Being able to start from scratch, SpaceX is able to incorporate modern manufacturing equipment like friction-stir welding for their tankage. Building in-house has a number of benefits besides lowering costs, such as reducing your overall leadtime by solving problems as they occur on the manufacturing floor.
If anything, Soyuz has demonstrated what a boring, conservative design can do for reliability, which greatly affects your customer backlog.
Hear, hear to boring and reliable!
SpaceX has done a wonderful getting where they are for $500 million.

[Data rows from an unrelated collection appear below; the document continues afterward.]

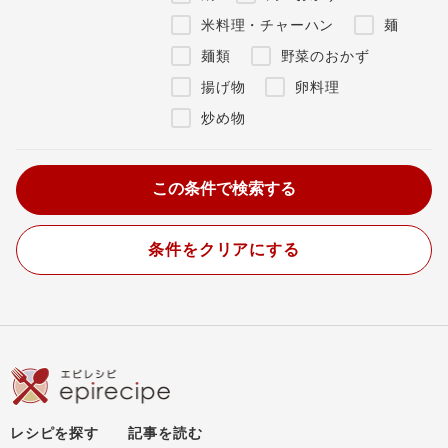
米料理・チャーハン
麺
麺類
野菜のおかず
揚げ物
卵料理
炒め物
条件をクリアにする
レシピを探す
記事を読む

Two engine developments, two vehicles, factory, ground infrastructure and the Dragon. Can somebody please enlighten me why it should now cost $1 billion to develop the launch escape system for Dragon?
Mike, it won’t. Elon said $100m for the escape system, no more than $1b for all costs to date at that point.
Let’s be fair here. SpaceX had 3 failures before the recent successes, and if you keep touting safety then does Scaled Composites’ deaths during development count? Commercial space can do things well and will succeed, but if you’re taking a moral victory from comparing SpaceX to South Korea, which is years behind what companies in the US can do that’s just sad.
Hi Bruce,
Maybe I got the article I saw a couple of days ago, wrong. I thought it said that the LES was going to cost 350 million and now would cost 3 times that with Elon agreeing. Maybe they meant the original estimate was 100 million and now it would be 350 million which still sounds ridiculous to me given what has been spent and achieved so far.
To be fair to Khrunichev, the failure on the first flight was not theirs and this one may not be either.
(Holy crap, I’m defending a formerly state-run Russian company that deliberately underprices their vehicles in order to increase their launch market share. What is the world coming to?)
Maybe we can give South Korea some Shelby-esque encouragement. Something like: “You can’t base your future in space just because of someone’s definition of ‘failure’.”
Commercial space can do things well and will succeed, but if you’re taking a moral victory from comparing SpaceX to South Korea, which is years behind what companies in the US can do that’s just sad.
South Korea is only three years behind SpaceX which also had collectively two launch failures in March, 2007. What about this comparison isn’t valid on chronological grounds?